The Southern Department army under Greene reached Ninety Six on 22 May in a driving rain. Henry Lee's Partisan Corps was off supporting Andrew Pickens's militia in the siege of Augusta (22 May-5 June), Thomas Sumter was still fighting his own war and not paying attention to Greene, and Francis Marion was occupied dogging Rawdon's heels from Camden to the vicinity of Charleston (at Monck's Corner) and then patrolling the lower Santee (after taking Georgetown, South Carolina on 29 May). Greene had about one thousand regulars at Ninety Six and hoped to be reinforced as the detachments completed their missions. However, he had to start operations against a strong position with the forces immediately available. His most reliable troops were his two weak infantry brigades—the more experienced Maryland and Delaware veterans and the reconstituted Virginians—backed up by a small North Carolina militia contingent. Lacking heavy artillery—which were too difficult to bring along the wretched road network—Greene had no choice but to undertake formal siege operations by regular approaches.
GREENE'S ERRORS
After a hasty reconnaissance by his engineer, Thaddeus Kosciuszko, Greene—who was inexperienced in this type of operation—committed two errors right off the bat that would hobble the American siege. First, he directed his main effort against the strongest point of Cruger's defenses, the Star Redoubt, instead of against his water supply. Second, he started his works too close to the enemy's lines.

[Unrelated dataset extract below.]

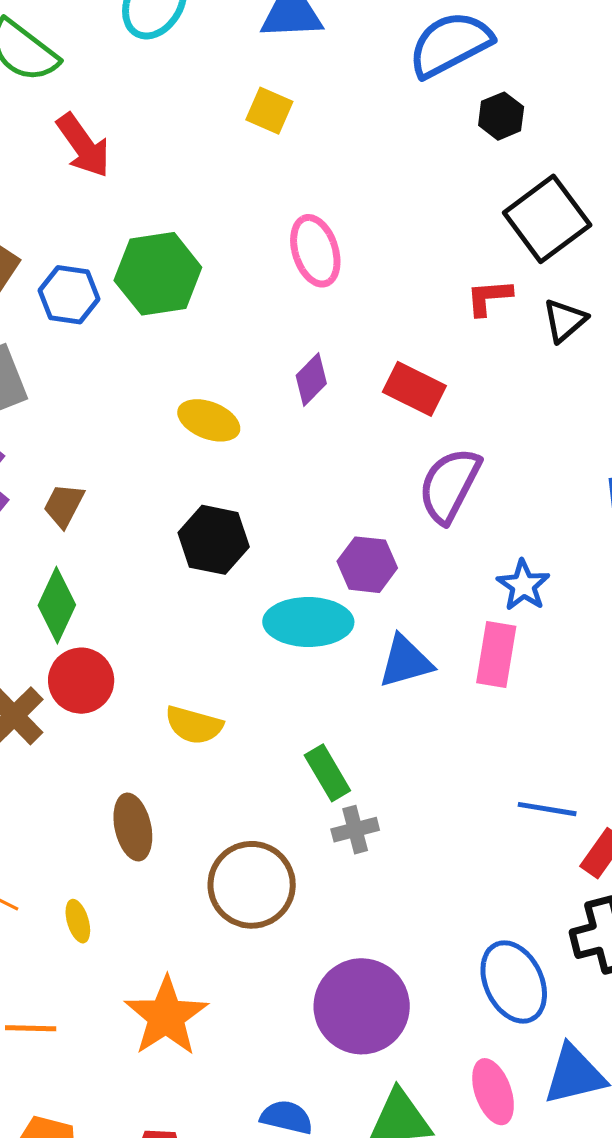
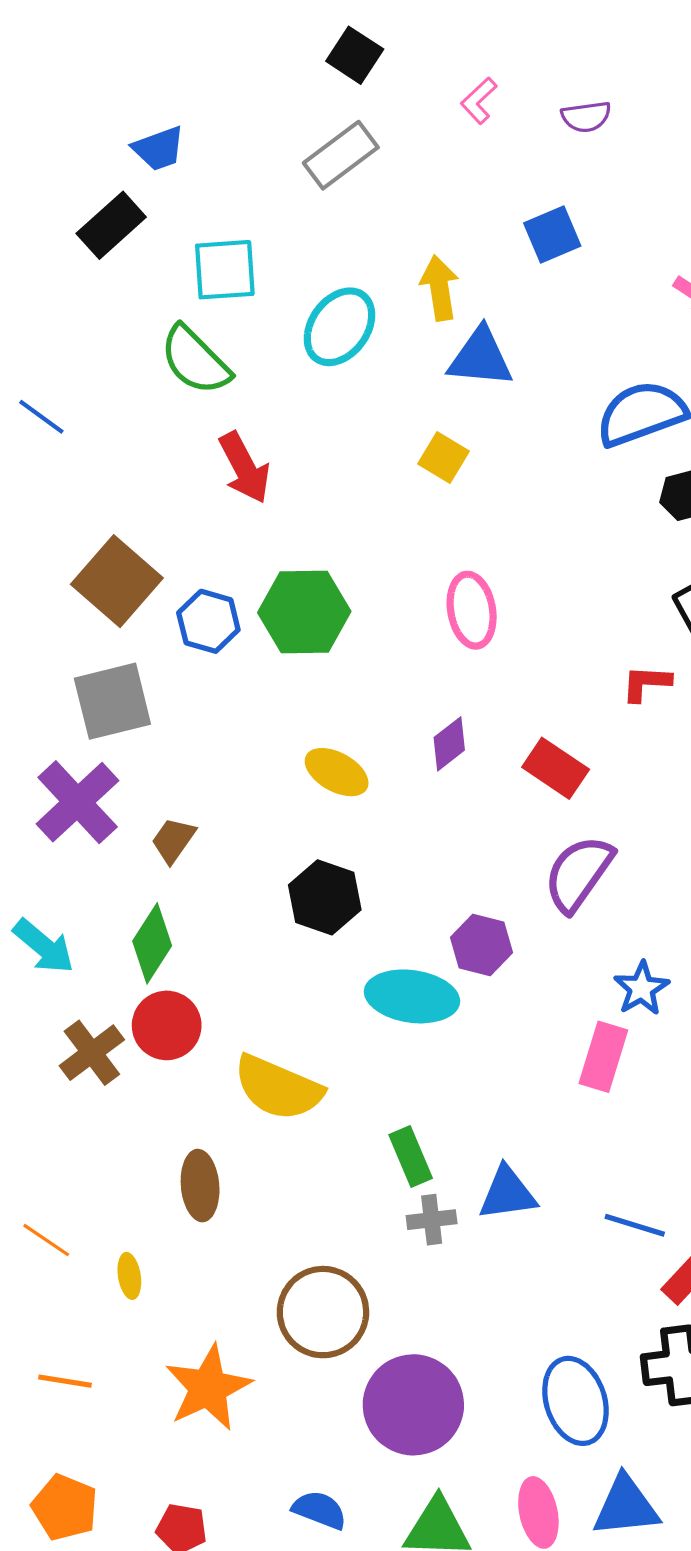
blue triangle: (405, 662) -> (507, 1193), moved
yellow semicircle: (194, 725) -> (278, 1088), size x1.5
brown circle: (252, 885) -> (323, 1312), moved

Cruger had seen Greene's scouts appear on 21 May and the main army arrive the next day to make camp at four points around his post. The morning of the 22d a rebel trench was seen a mere seventy yards away from the abatis that surrounded the Star. At 11 a.m. Cruger had completed construction of a gun platform on which his men had been working for several days. Covered by a surprise artillery fire from this platform and by small arms fire as well, Lieutenant John Roney sallied forth to wipe out the rebel work party. He was followed by militia and black laborers who filled in the trench and withdrew with the enemy's tools before Greene could react. It was a brilliant little coup, although Roney was mortally wounded.

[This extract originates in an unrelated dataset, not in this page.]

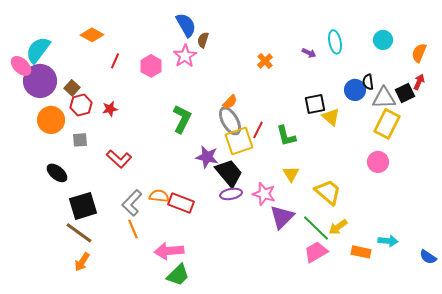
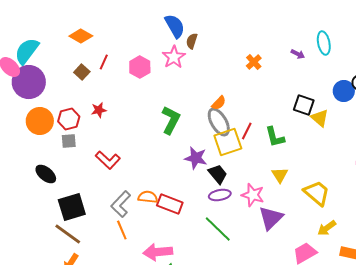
brown square: (72, 88) -> (82, 72), moved
black square: (315, 104) -> (304, 105), turned 30
red hexagon: (81, 105) -> (69, 119), moved
black trapezoid: (229, 173) -> (218, 174), size x0.7
green line: (316, 228) -> (218, 229), moved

The night of 23-24 May, Greene started his trenches a second time, at the respectable distance of four hundred yards. The defenders sent out raiding parties at night to interrupt this work, but by 3 June the second parallel of the formal siege's three-step approach was completed and the rebels were at about the point where Roney had scored his victory, some sixty yards from the Star Fort. Using the Fort Motte experience, Greene had also erected a Maham Tower. Cruger reacted by adding three feet of sandbags to the Star Fort but was unable to set the tower on fire with artillery hot shot. Greene now went through the formality of summoning the garrison to surrender, which Cruger refused, although he had already run out of fresh food and estimated that he only had a month's worth of supplies left. On the positive side, his losses to date had been insignificant and, unknown to the garrison, a powerful force of three fresh regiments from Ireland had just landed in Charleston to reinforce Rawdon.
As Greene's artillery raked the Star and the village from the completed portion of the approaches, work on the third and last leg of Kosciuszko's parallels went on night and day. Cruger ordered trenches dug for the protection of the refugees. When the attackers tried to set fire to the buildings with fire arrows, Cruger had the shingle roofs stripped off. When enemy artillery made the gun platform in the Star untenable during daylight, the defenders used them only at night.
AMERICAN REINFORCEMENTS
On 8 June Henry "Light-Horse Harry" Lee arrived from the successful capture of Augusta with major reinforcements in the form of his Second Partisan Corps. The defenders had momentarily hoped this troop movement was Rawdon coming to their rescue, knowing neither that he had only set out from Charleston the day before nor that his relief column had to take a roundabout route to avoid being ambushed. Now, as part of Lee's force marched within artillery range of the fort with its prisoners from Fort Cornwallis at Augusta, Georgia, the Ninety Six garrison assumed that Greene was conducting psychological warfare. They particularly objected to the thought that the rebels were using prisoners to shield themselves from retaliatory fire. Henry Lee presented a different picture, saying that the officer commanding this detachment took the wrong road and was "very severely reprimanded by Lieutenant Colonel Lee, for the danger to which his inadvertence had exposed the corps."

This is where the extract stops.